The result, according to California Public Utilities Commissioner Mike Florio, is that few examples exist of DERs being successfully and cost-effectively deployed to defer distribution system upgrades.
Florio set out to untangle this conundrum with his much-discussed April proposal for pilot programs that would provide shareholder incentives to California’s three investor-owned utilities (IOUs) for such DER deployments. As he intended, the proposal sparked a range of public comments, including support and alternative proposals for stakeholder incentives from the IOUs – Pacific Gas and Electric, San Diego Gas & Electric and Southern California Edison.
Florio issued a revised version of his proposal on Sept. 1, which, along with the utilities’ alternatives outlined in a Sept. 15 filing (not yet publicly available on the CPUC website), could provide models for other states and utilities – and promote the kind of utility-developer partnerships that can provide benefits for all stakeholders. The incentive models offer tangible solutions to regulatory disincentives that utilities now face when considering more rapid DER adoption. In contrast to policy directives, which can be complex and subject to ongoing debate, financial incentives provide a clear alignment of utility shareholder interests and DER provider goals.
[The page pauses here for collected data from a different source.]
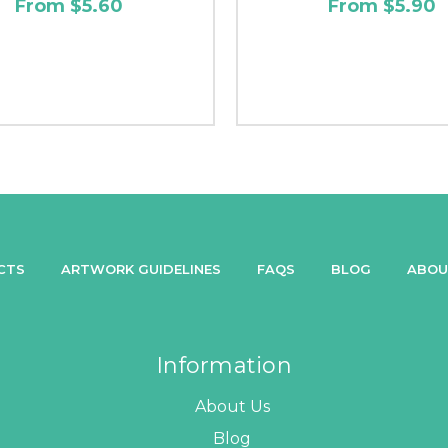
From $5.60
From $5.90
CTS
ARTWORK GUIDELINES
FAQS
BLOG
ABOU
Information
About Us
Blog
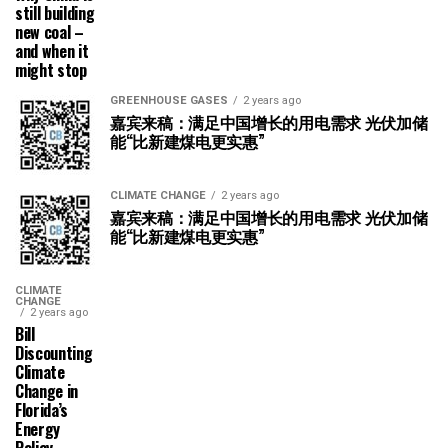
still building
new coal –
and when it
might stop
GREENHOUSE GASES
2 years ago
嘉宾来稿：满足中国增长的用电需求 光伏加储
能“比新建煤电更实惠”
CLIMATE CHANGE
2 years ago
嘉宾来稿：满足中国增长的用电需求 光伏加储
能“比新建煤电更实惠”
CLIMATE
CHANGE
2 years ago
Bill
Discounting
Climate
Change in
Florida’s
Energy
Shared savings vs. shareholder incentives
Utility disincentives to deployment of DERs go beyond those cited by the New York Public Service Commission. Florio’s proposal added to the list:
— A dearth of information regarding the practical effects of DER deployment on utility systems
— A lack of clarity about the changes needed in utilities’ distribution planning processes to accommodate or counterbalance such effects
— Uncertainty about the commercial capability of markets to provide reliable, cost-effective DERs
— The difficulty for utility forecasting to differentiate between utility-provided and market-provided DERs
These challenges are well known, as is the incentive concept. What’s new is California’s specific approach. First, the California Public Utility Commission (CPUC) rejects the traditional concept of shared savings structures, where savings generated by a project are split between customers and regulated utility shareholders. The difficulty of such structures, Florio’s April proposal says, “arises when the amount of the savings is uncertain and open to dispute” – as has occurred in shareholder incentives for energy efficiency. Going with a shareholder incentive only is intended to avoid potential litigation.
SEPA's Beyond the Meter report explores the potential for a new customer-grid dynamic here.
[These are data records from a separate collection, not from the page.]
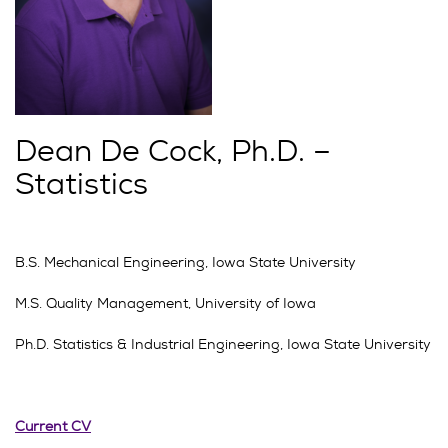
Dean De Cock, Ph.D. –
Statistics
B.S. Mechanical Engineering, Iowa State University
M.S. Quality Management, University of Iowa
Ph.D. Statistics & Industrial Engineering, Iowa State University
Current CV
Rather, the CPUC’s proposal is “a shareholder incentive for the deployment of cost-effective DERs that displace or defer a utility expenditure, based on a fixed percentage calculation.”
To ensure savings for customers, the utility receiving a shareholder incentive would have to show that using third-party DERs to meet a distribution grid requirement is cost-effective. Specifically, the amount paid to a DER provider, plus the amount of the shareholder incentive, would have to cost less than traditional grid reinforcement with larger transformers, new substations or other such investment.
Then, according to the proposal, the utility shareholders would receive a fixed percentage applied to the total amount paid by the utility to the DER provider. The proposed shareholder incentive would be based on a fixed percentage of the total amount paid to the DER provider each year. The proposed percentage, 4 percent, is based on shareholder expectations for returns on utility capital investments and would be applied annually to the amount paid to the DER provider in any one year.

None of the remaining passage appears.